Use a standard RPC library instead of manual implement it.
Created by: reyoung
background
In Paddle, we manually implement an RPC library for PServer <=> PClient
communication. The ProtoServer is the base class for RPC server, the BaseClient is the base class for RPC client. The code here is used for register method in PServer.

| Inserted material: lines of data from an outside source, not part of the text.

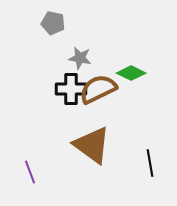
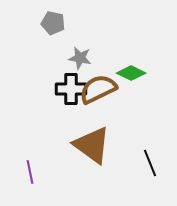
black line: rotated 12 degrees counterclockwise
purple line: rotated 10 degrees clockwise
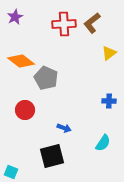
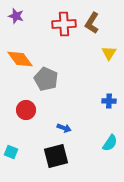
purple star: moved 1 px right, 1 px up; rotated 28 degrees counterclockwise
brown L-shape: rotated 20 degrees counterclockwise
yellow triangle: rotated 21 degrees counterclockwise
orange diamond: moved 1 px left, 2 px up; rotated 16 degrees clockwise
gray pentagon: moved 1 px down
red circle: moved 1 px right
cyan semicircle: moved 7 px right
black square: moved 4 px right
cyan square: moved 20 px up
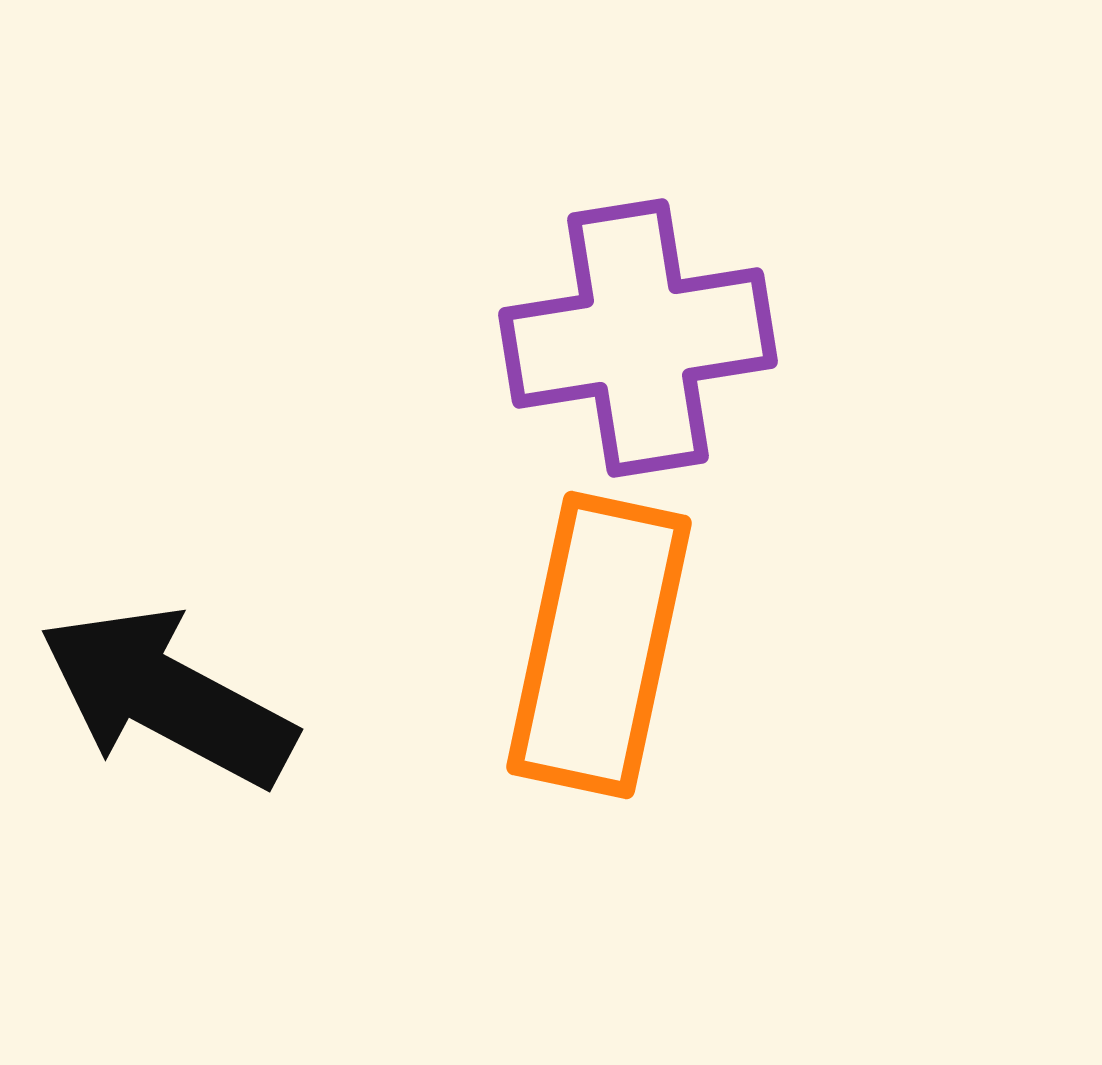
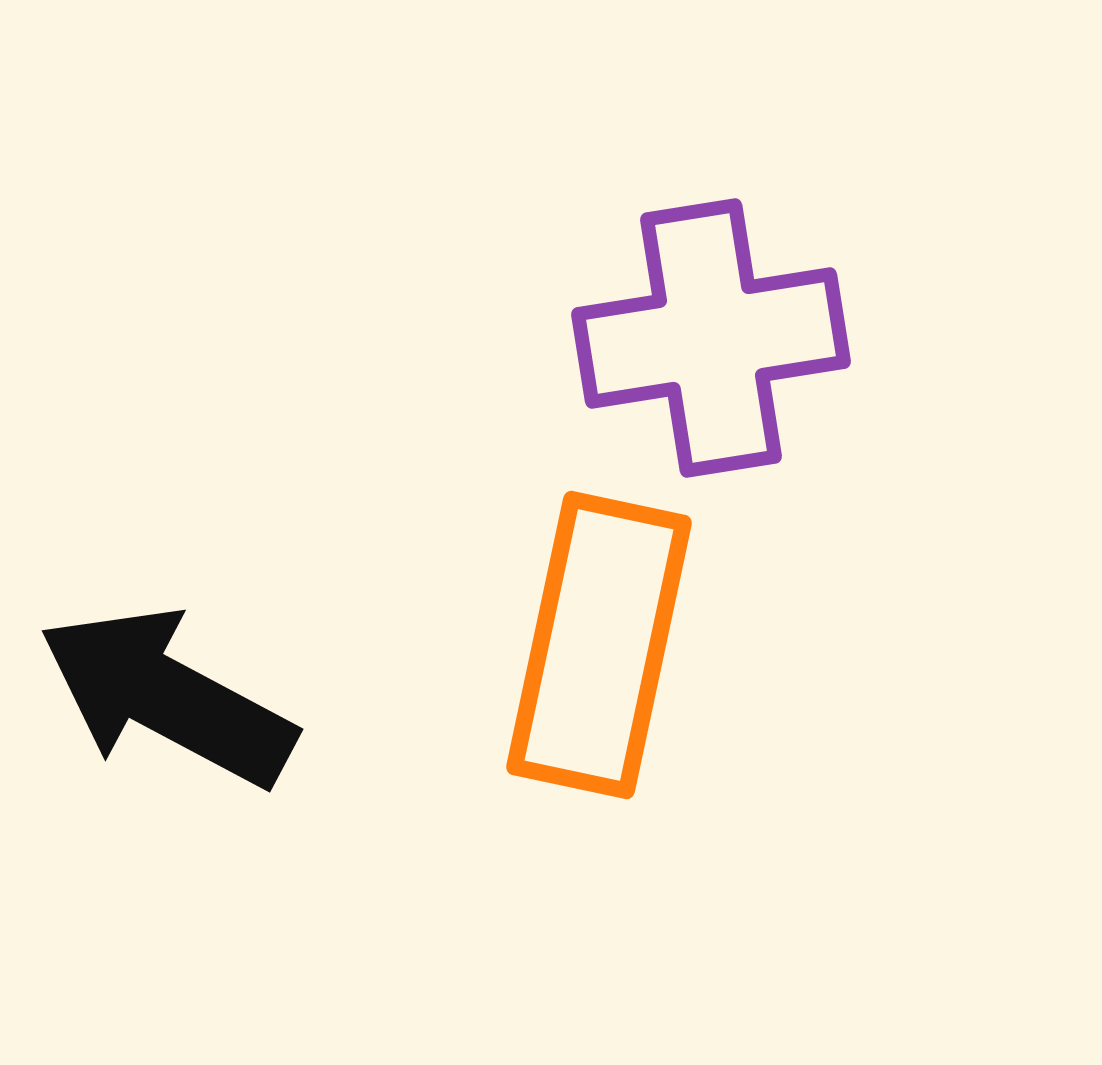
purple cross: moved 73 px right
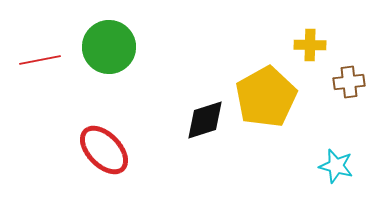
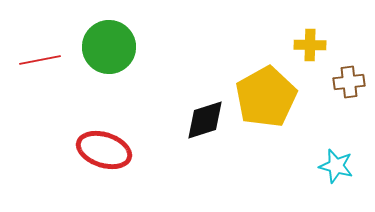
red ellipse: rotated 28 degrees counterclockwise
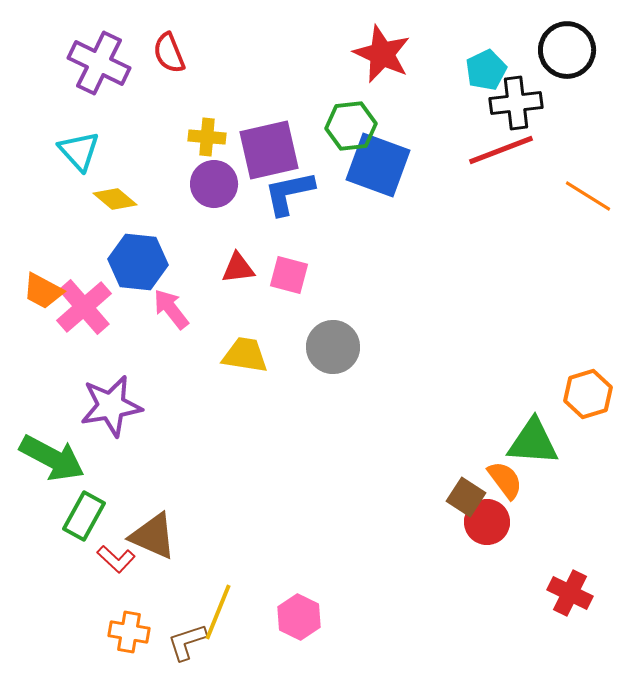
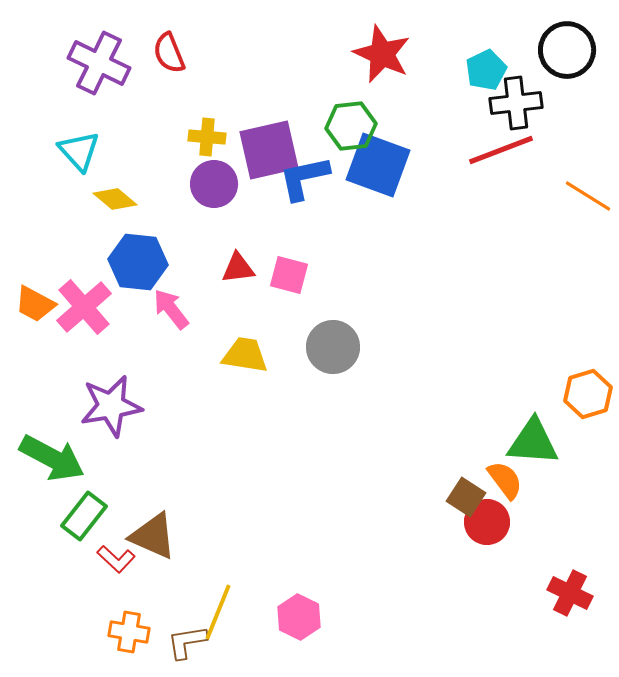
blue L-shape: moved 15 px right, 15 px up
orange trapezoid: moved 8 px left, 13 px down
green rectangle: rotated 9 degrees clockwise
brown L-shape: rotated 9 degrees clockwise
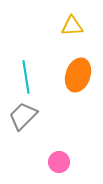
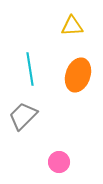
cyan line: moved 4 px right, 8 px up
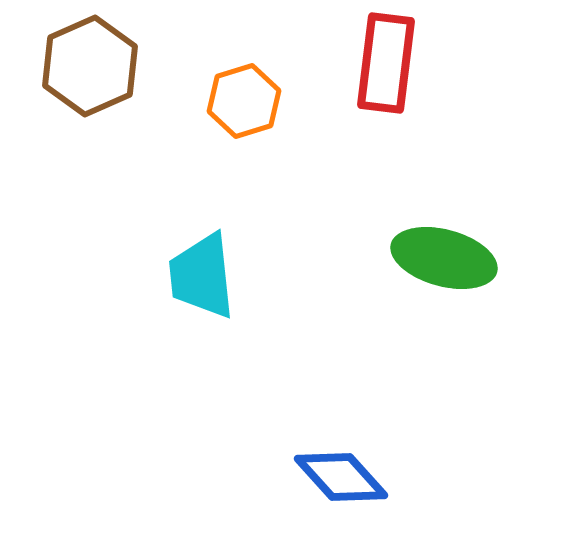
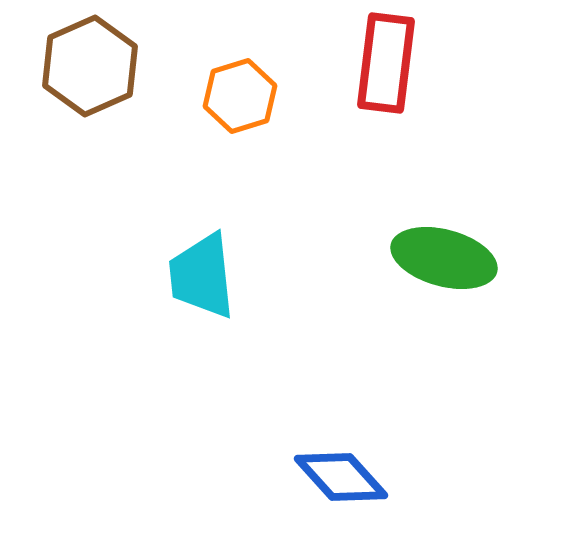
orange hexagon: moved 4 px left, 5 px up
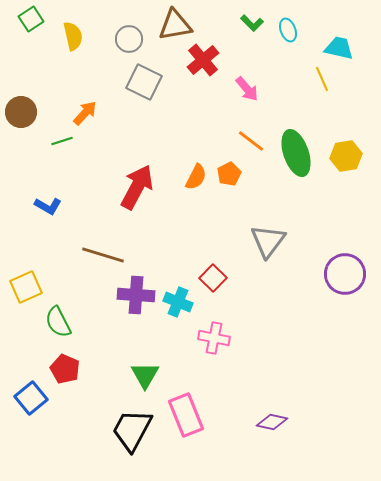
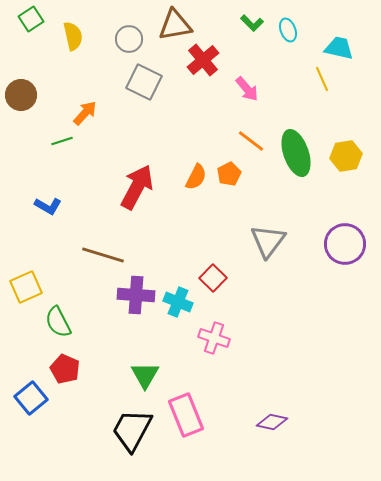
brown circle: moved 17 px up
purple circle: moved 30 px up
pink cross: rotated 8 degrees clockwise
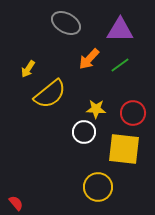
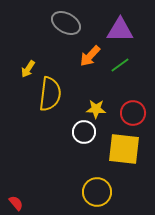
orange arrow: moved 1 px right, 3 px up
yellow semicircle: rotated 44 degrees counterclockwise
yellow circle: moved 1 px left, 5 px down
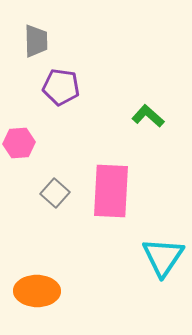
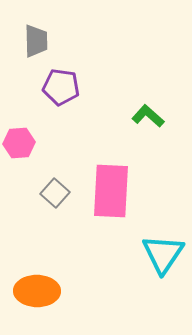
cyan triangle: moved 3 px up
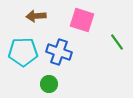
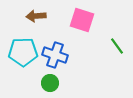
green line: moved 4 px down
blue cross: moved 4 px left, 3 px down
green circle: moved 1 px right, 1 px up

The pros and cons are listed below:
pros
- The performance is well because the implementation is very thin and fine-tuned. It was written from raw TCP stack and raw RDMA stack.
cons
-
It is not very stable, even in HPC cluster. The reasons are:
- It use send receive IOVs, and this API in Linux use a 32bit length. It may be overflow in a huge neural network with 1 or 2 PServers.
- It did not write any fault tolerance job. Write any illegal data in buffer or network has some error will cause whole cluster process die.
-
It doesn't provide
on_disconnect
API or discover the disconnect process. Currently, one disconnect event will make every process die. -
It doesn't provide
Authentication
API, which is necessary for cluster service.
conclusion
To use a standard PROTO RPC library will make cluster API easier to expose and easier to write new logic code, but it may harm current Paddle network performance.
So, should we change the Paddle RPC by using some standard RPC library?
Please thumbs up/down this issue to vote!